Pada saat praktikum, Prof.Sogi menggulirkan botol berisi air penuh, melesat sampai menuju tepi meja. Kemudian ada 2 botol, yang berisi sedikit air dan yang kosong. Nah pertanyaannya, botol mana yang larinya paling jauh jika digulirkan. Apakah botol sedikit air atau botol kosong? Jawabannya: Botol Kosong.. waah, saya salah jawab, hehehe. Semua peserta di kelompok kami keluar arena, menyisakan satu peserta.

Selanjutnya adalah babak cepat tepat untuk mencari 2 pemenang, petunjuknya: Organisasi di Indonesia. Berdiri pada tahun 1859. Transfusi darah adalah salah satu kegiatannya. Sekarang diketuai oleh Bpk.Jusuf Kalla. Organisasi yang dimaksud adalah?
Hap, semua papan berburu untuk diangkat, menjadi yang tercepat. Sarah menjawab, Palang Merah Indonesia (PMI). Akhirnya bertemulah 2 orang peserta dari nomor 9 dan nomor 27. Mereka berdua diadu kembali dengan beberapa pertanyaan:
- Rumus bangun kubus? Jawabannya: Sisi x sisi x sisi
- Sejak dalam kandungan, manusia sudah mendapat hak apa? Jawabannya: Hak Azazi Manusia
- Pertanyaan selanjutnya: saya lupa, kikikikk...

Sampai akhirnya tiba pada babak Ujian Akhir Semester. Seorang bapak separuh baya berseragam merah dari kelompok keempat, berdiri sendiri di panggung utama siap menjawab beberapa pertanyaan yang dilontarkan oleh host yang berdiri di panggung mini (bekas tempat praktikum), jaraknya cukup jauh, kira-kira hampir 10 meter.
Ada beberapa pertanyaan yang saya ingat:
-   Roy Suryo menjabat sebagai menteri apa? Menpora (bisa dijawab, hadiah 500rb)
-   Enzim pada air liur disebut apa? Saliva (gagal dijawab)
-   Tarian Bosara berasal dari daerah mana? Sulawesi Selatan (gagal dijawab)
-   Singkatan RSBI? Rintisan Sekolah Bertaraf Internasional (berhasil dijawab)
-   dll
Tidak semua pertanyaan dapat dijawab dalam waktu 3 menit, namun tak diduga sang bapak itu dapat mengumpulkan hadiah total Rp. 11.500.000, wow lumayan ya? Selamat ya pak.

Proses Penting

Selesai acara saya melihat beberapa kru Rangking 1 menghampiri para pemenang yel maupun pemenang hadiah utama. Ternyata sedang menginput data untuk proses pengiriman hadiah yang katanya akan cair dalam waktu dua minggu ke depan. Yang unik, ditanyai memiliki NPWP apa tidak lho, karena hadiah tidak sepenuhnya didapat, ada pemotongan 10% untuk pajak (ambil kesimpulan sendiri soalnya hadiah yel + maskot masing-masing cuma tertulis 450rb dari 500rb)

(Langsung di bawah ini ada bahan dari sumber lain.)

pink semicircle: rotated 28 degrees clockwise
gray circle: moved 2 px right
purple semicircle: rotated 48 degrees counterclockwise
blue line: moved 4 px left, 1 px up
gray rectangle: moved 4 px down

Semua hal tersebut dapat dijadikan kenangan baik. Tak peduli menang atau kalah, yang terpenting dapat bertemu teman baru, kelompok baru, dan suasana baru. Semua dapat dijadikan cerita indah. Suka cita dapat kami rasakan walaupun tidak sampai ke babak final. Ada Erfano yang humoris dan periang, sering mengucapkan kata Dosgandos. Ada mas Yoszca (ketua detikblog), mas Irfan Zj yang sering mengambil foto, ada mbak Ani Berta yang berwajah ayu namun tegas, ada mbak Fransisca Asri yang manis dan lembut, mbak Martha, mbak Fitri, mas Rully yang mengaku-aku sebagai pemula, mas Gerry, dan ada beberapa lagi peserta yang lain, yang cenderung pendiam, seperti saya, hehe..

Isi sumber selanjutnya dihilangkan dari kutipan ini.